Information Extraction and Integration from Heterogeneous Semi-structured Web Sources in the Domain of Used Cars

Radoslaw Oldakowski

Today’s Web offers access to a great amount of information about various products and services. However, with the increasing number of different information sources new problems arise. The main challenge to the customer is to find, integrate, and process all the relevant information needed for making a purchase decision. The importance of this challenge rises with the increasing product involvement. In the case of high involvement goods (being of great value/importance to the customer, e.g. cars) people engage in a more extensive decision-making process based on a detailed search for information and comparison of alternatives.
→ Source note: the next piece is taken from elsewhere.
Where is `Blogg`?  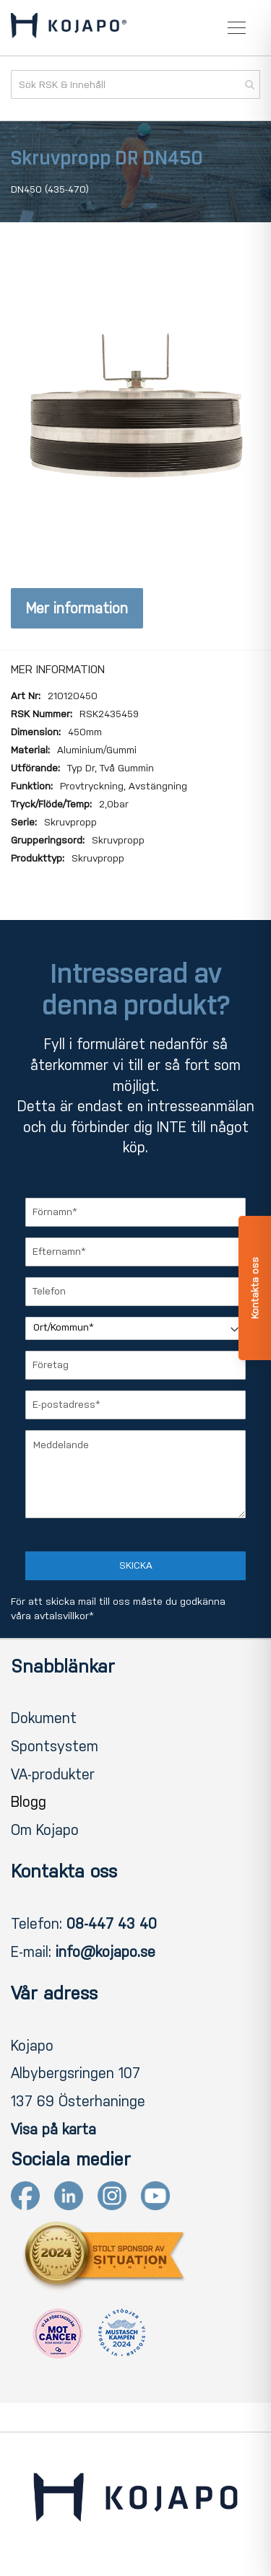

Nowadays, consumers browsing the Web for product information simply bookmark all the relevant pages and then integrate their content manually. Due to the limitations of the human mind, regarding fast processing of large amounts of information, the decision making process, based on manually integrated information, is time-consuming and error-prone. Therefore, this process is mostly limited to a small number of alternatives or to the comparison of just a few features of a given product type.

We address these problems by proposing an architecture for product information aggregation and purchase decision support based on Semantic Web technologies. In our approach, users, while browsing the Web, store product data instead of bookmarks. Having all the information stored in a machine-understandable format allows enhanced information discovery and information sharing among users, as well as automation of sophisticated tasks like detailed matching of consumer preferences with product characteristics based on information from different sources. In our proposal of the Product Information Aggregation and Purchase Decision Support Architecture we restrict our analysis to a certain kind of products from the automotive domain, namely, passenger cars. There are several rationales speaking in favour of this product category which will be further explained during the talk together with various aspects of the data extraction and integration process.

Searching for information objects in the integrated product descriptions is a nontrivial task. For complex objects having multiple properties a perfect match is rarely found. Therefore, the user is also interested in a ranking of objects with respect to specified preferences. Although the SPARQL query language provides structured access to semantically rich data, a flexible framework on a higher abstraction level on top of SPARQL is needed in order to retrieve property values, to calculate their similarity and subsequently to aggregate them into an overall similarity score. Moreover, such a framework should provide means for personalized queries, be able to utilize the knowledge of concept relationships from an underlying ontology as well as offer various similarity computation and aggregation techniques. We meet those requirements by introducing SemMF, which is an easy-to-use, flexible framework for calculating semantic similarity between objects represented as arbitrary RDF graphs.